Optional (for full local environment): - mamba or conda (for environment management) - docker (for containerized deployment) - kubectl / helm (for K8s deployment)

1. Clone the repository¶

git clone <repository-url>
cd soccer

2. Install dependencies¶

Dependencies are managed via PDM with environment-specific groups.
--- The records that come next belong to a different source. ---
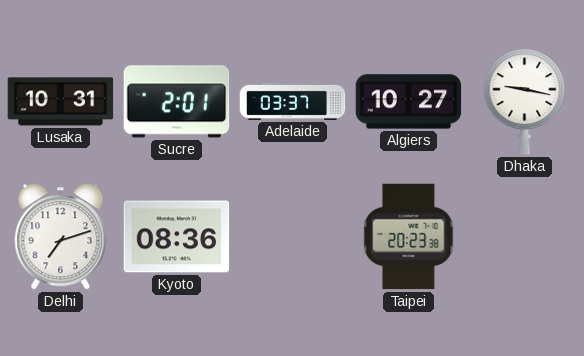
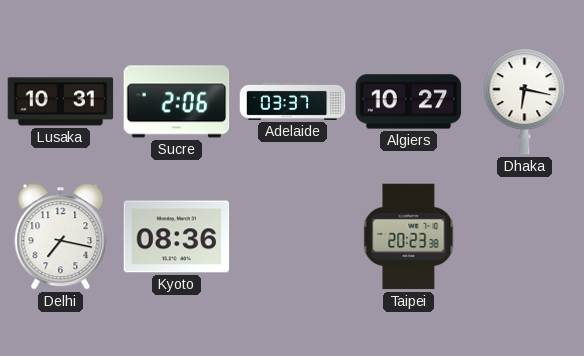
Sucre: 2:01 -> 2:06
Dhaka: 9:17 -> 6:17
Delhi: 7:12 -> 7:17
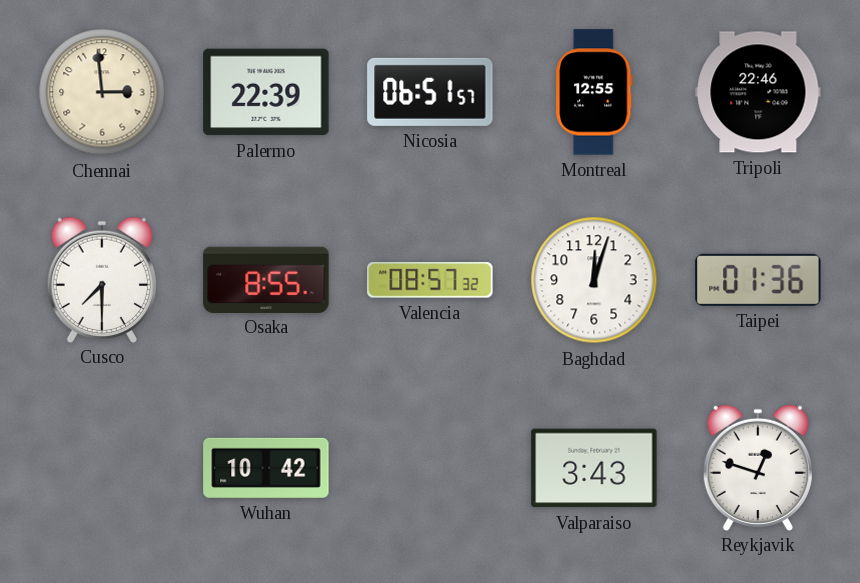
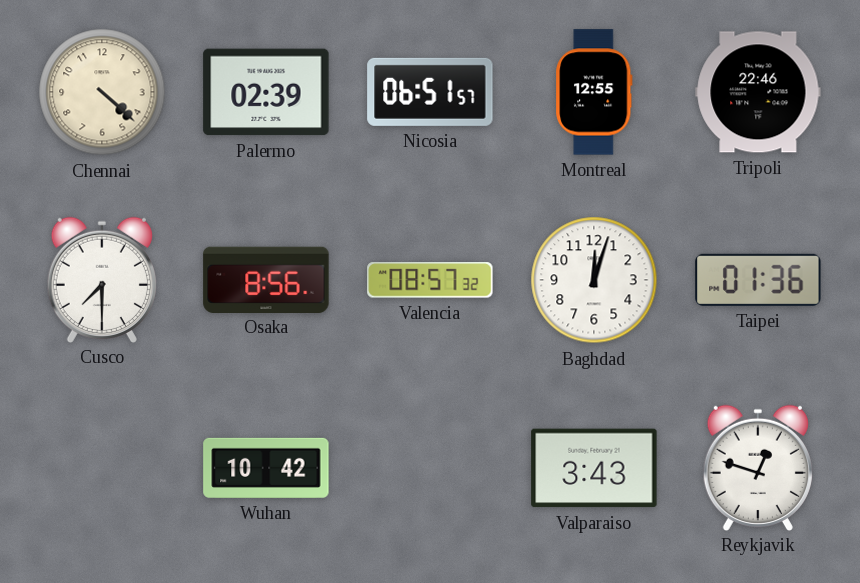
Chennai: 2:59 -> 4:22
Palermo: 22:39 -> 02:39
Osaka: 8:55 -> 8:56
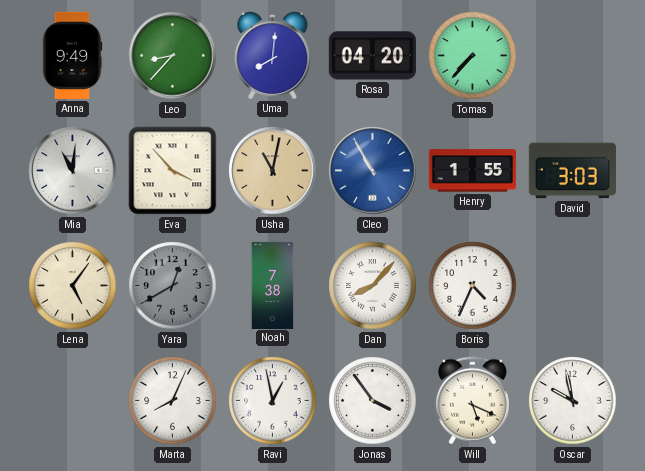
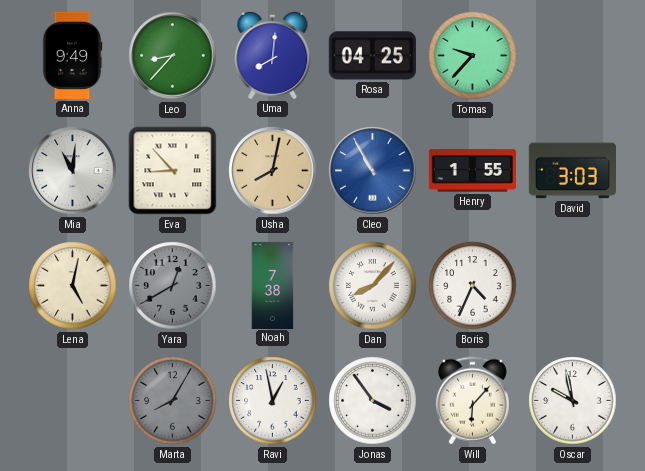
Rosa: 04:20 -> 04:25
Tomas: 7:37 -> 9:37
Eva: 3:53 -> 8:53
Usha: 11:02 -> 8:02
Lena: 5:06 -> 5:02
Marta: 8:04 -> 8:05
Marta dial: white -> grey
Will: 5:19 -> 6:07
# Install all dependencies
pdm install

# OR: Create conda environment
make env-install

This installs:

Data access and storage utilities
ML libraries (scikit-learn, XGBoost, MLflow)
Pipeline orchestration tools (DVC)
Development utilities (ruff, pytest)

3. Pull versioned datasets¶

All datasets are versioned using DVC.

dvc pull

This restores:

Raw parquet files (data/raw/)
Processed datasets (data/interim/)
Feature tables (data/features/)
Train/test splits (data/splits/)

What happens: DVC downloads data files from remote storage (MinIO S3) using content-addressed hashes.

4. Run the ML pipeline¶

The full ML pipeline is orchestrated via DVC pipelines.

# Run full pipeline
dvc repro

# OR: Force re-run all stages
rm -f dvc.lock
dvc repro

Pipeline stages (see dvc.yaml):

load_data_from_sources - Fetch raw match data
export_metadata - Extract metadata
preprocessing - Clean and filter data
feature_engineering - Compute time-windowed statistics
split_data - Create train/test splits + CV folds
classification_baseline - Train baseline models
classification_models - Train candidate models

Execution characteristics:

Deterministic: Same input → same output
Cached: Only re-runs changed stages
Traceable: All outputs tracked in dvc.lock

Pipeline execution depends on:

Data versions (DVC tracked)
Code versions (Git tracked)
Configuration (params.yaml)

5. Inspect experiment results¶

Start the MLflow UI:

mlflow ui --port 5001

Open browser: http://localhost:5001

What to inspect:

Experiments: Browse all training runs
Parameters: Hyperparameters logged automatically
Metrics: Accuracy, precision, recall, F1
Artifacts: Confusion matrices, model files, plots
Runs comparison: Compare multiple models side-by-side

Example workflow: 1. Navigate to "Experiments" tab 2. Click on matches_clf experiment 3. Select multiple runs 4. Click "Compare" 5. View metric differences and charts

6. Verify reproducibility¶

# Check DVC status (should be clean)
dvc status

# View pipeline DAG
dvc dag

# Inspect dataset hash
cat data/processed/dataset.parquet.dvc

Key insight: Any team member running dvc repro with the same git commit will produce identical results.

7. Explore the codebase¶

Key directories:¶

# Feature engineering (pure functions)
cat src/features/stats_matches.py

# Model training logic
cat src/models/classification.py

# DVC pipeline entrypoints
cat src/pipelines/classification.py

# Pipeline definition
cat dvc.yaml

Design principle: Clear separation between data access, pure transformations, and orchestration.

What This Demonstrates¶

By completing the Golden Path, you have verified:

✅ Reproducible pipelines: DVC ensures deterministic execution ✅ Versioned data: Content-addressed storage via DVC ✅ Experiment tracking: MLflow logs all runs automatically ✅ Orchestration: DVC pipelines manage dependencies ✅ Separation of concerns: Data, features, models isolated

🚧 Not Yet Included (in development): - Live inference endpoint (POST /predict) - Model serving API integration - Real-time monitoring dashboards

Inference Status¶

What Works ✅¶

# Health check endpoint
uvicorn src.app.main:app --reload

# In another terminal
curl http://localhost:8000/healthcheck/

Response: Service health status with memory usage

What's In Progress 🚧¶

# Prediction endpoint (returns 501 Not Implemented)
curl -X POST http://localhost:8000/predict/ \
  -H "Content-Type: application/json" \
  -d '{"match_id": 123}'

Status: Endpoint structure exists, model loading not wired up yet.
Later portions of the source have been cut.